__Saved data entries__.
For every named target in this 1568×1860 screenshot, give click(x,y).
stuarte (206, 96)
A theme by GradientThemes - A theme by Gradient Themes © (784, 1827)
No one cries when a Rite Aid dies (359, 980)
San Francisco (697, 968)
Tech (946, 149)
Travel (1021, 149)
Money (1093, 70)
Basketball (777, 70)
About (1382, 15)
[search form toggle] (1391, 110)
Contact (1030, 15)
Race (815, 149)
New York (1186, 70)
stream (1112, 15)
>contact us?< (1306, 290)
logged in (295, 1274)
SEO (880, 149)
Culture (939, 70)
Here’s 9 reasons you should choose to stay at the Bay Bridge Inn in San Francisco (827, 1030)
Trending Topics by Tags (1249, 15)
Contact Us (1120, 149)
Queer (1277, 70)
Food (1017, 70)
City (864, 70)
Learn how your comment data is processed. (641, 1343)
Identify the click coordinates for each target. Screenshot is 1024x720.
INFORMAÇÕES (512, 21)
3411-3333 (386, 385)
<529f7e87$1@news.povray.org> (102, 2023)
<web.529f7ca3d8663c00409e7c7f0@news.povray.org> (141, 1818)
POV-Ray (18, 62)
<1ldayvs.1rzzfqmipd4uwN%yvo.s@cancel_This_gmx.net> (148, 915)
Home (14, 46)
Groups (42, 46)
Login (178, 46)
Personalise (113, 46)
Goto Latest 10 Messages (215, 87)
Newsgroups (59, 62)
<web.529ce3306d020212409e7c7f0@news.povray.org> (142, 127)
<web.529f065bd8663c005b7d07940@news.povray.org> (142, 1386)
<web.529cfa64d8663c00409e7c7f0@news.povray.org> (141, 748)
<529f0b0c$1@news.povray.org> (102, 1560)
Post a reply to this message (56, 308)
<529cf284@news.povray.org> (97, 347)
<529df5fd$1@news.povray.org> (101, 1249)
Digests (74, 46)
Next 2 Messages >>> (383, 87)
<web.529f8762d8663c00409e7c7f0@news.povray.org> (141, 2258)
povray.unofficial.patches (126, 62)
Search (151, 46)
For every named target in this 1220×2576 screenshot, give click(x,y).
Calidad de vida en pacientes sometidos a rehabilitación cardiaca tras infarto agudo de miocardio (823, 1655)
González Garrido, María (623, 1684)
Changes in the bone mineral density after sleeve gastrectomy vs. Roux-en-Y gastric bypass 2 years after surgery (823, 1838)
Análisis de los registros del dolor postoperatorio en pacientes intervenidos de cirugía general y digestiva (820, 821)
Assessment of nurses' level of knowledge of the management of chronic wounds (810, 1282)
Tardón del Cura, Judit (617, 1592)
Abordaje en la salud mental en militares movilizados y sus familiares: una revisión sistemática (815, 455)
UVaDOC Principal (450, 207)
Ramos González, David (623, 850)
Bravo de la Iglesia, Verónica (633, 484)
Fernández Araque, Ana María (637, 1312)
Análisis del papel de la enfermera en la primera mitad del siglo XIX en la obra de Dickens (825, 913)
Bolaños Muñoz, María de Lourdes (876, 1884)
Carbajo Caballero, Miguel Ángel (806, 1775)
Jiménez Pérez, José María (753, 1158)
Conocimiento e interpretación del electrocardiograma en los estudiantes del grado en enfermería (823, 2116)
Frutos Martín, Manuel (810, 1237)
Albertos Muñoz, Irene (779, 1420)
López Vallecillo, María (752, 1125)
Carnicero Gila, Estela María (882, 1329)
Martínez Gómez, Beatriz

__Task brief__.
All of the data above should be transcribed exactly.

__Response__.
For every named target in this 1568×1860 screenshot, give click(x,y).
stuarte (206, 96)
A theme by GradientThemes - A theme by Gradient Themes © (784, 1827)
No one cries when a Rite Aid dies (359, 980)
San Francisco (697, 968)
Tech (946, 149)
Travel (1021, 149)
Money (1093, 70)
Basketball (777, 70)
About (1382, 15)
[search form toggle] (1391, 110)
Contact (1030, 15)
Race (815, 149)
New York (1186, 70)
stream (1112, 15)
>contact us?< (1306, 290)
logged in (295, 1274)
SEO (880, 149)
Culture (939, 70)
Here’s 9 reasons you should choose to stay at the Bay Bridge Inn in San Francisco (827, 1030)
Trending Topics by Tags (1249, 15)
Contact Us (1120, 149)
Queer (1277, 70)
Food (1017, 70)
City (864, 70)
Learn how your comment data is processed. (641, 1343)
Identify the click coordinates for each target. Screenshot is 1024x720.
INFORMAÇÕES (512, 21)
3411-3333 (386, 385)
<529f7e87$1@news.povray.org> (102, 2023)
<web.529f7ca3d8663c00409e7c7f0@news.povray.org> (141, 1818)
POV-Ray (18, 62)
<1ldayvs.1rzzfqmipd4uwN%yvo.s@cancel_This_gmx.net> (148, 915)
Home (14, 46)
Groups (42, 46)
Login (178, 46)
Personalise (113, 46)
Goto Latest 10 Messages (215, 87)
Newsgroups (59, 62)
<web.529ce3306d020212409e7c7f0@news.povray.org> (142, 127)
<web.529f065bd8663c005b7d07940@news.povray.org> (142, 1386)
<web.529cfa64d8663c00409e7c7f0@news.povray.org> (141, 748)
<529f0b0c$1@news.povray.org> (102, 1560)
Post a reply to this message (56, 308)
<529cf284@news.povray.org> (97, 347)
<529df5fd$1@news.povray.org> (101, 1249)
Digests (74, 46)
Next 2 Messages >>> (383, 87)
<web.529f8762d8663c00409e7c7f0@news.povray.org> (141, 2258)
povray.unofficial.patches (126, 62)
Search (151, 46)
For every named target in this 1220×2576 screenshot, give click(x,y).
Calidad de vida en pacientes sometidos a rehabilitación cardiaca tras infarto agudo de miocardio (823, 1655)
González Garrido, María (623, 1684)
Changes in the bone mineral density after sleeve gastrectomy vs. Roux-en-Y gastric bypass 2 years after surgery (823, 1838)
Análisis de los registros del dolor postoperatorio en pacientes intervenidos de cirugía general y digestiva (820, 821)
Assessment of nurses' level of knowledge of the management of chronic wounds (810, 1282)
Tardón del Cura, Judit (617, 1592)
Abordaje en la salud mental en militares movilizados y sus familiares: una revisión sistemática (815, 455)
UVaDOC Principal (450, 207)
Ramos González, David (623, 850)
Bravo de la Iglesia, Verónica (633, 484)
Fernández Araque, Ana María (637, 1312)
Análisis del papel de la enfermera en la primera mitad del siglo XIX en la obra de Dickens (825, 913)
Bolaños Muñoz, María de Lourdes (876, 1884)
Carbajo Caballero, Miguel Ángel (806, 1775)
Jiménez Pérez, José María (753, 1158)
Conocimiento e interpretación del electrocardiograma en los estudiantes del grado en enfermería (823, 2116)
Frutos Martín, Manuel (810, 1237)
Albertos Muñoz, Irene (779, 1420)
López Vallecillo, María (752, 1125)
Carnicero Gila, Estela María (882, 1329)
Martínez Gómez, Beatriz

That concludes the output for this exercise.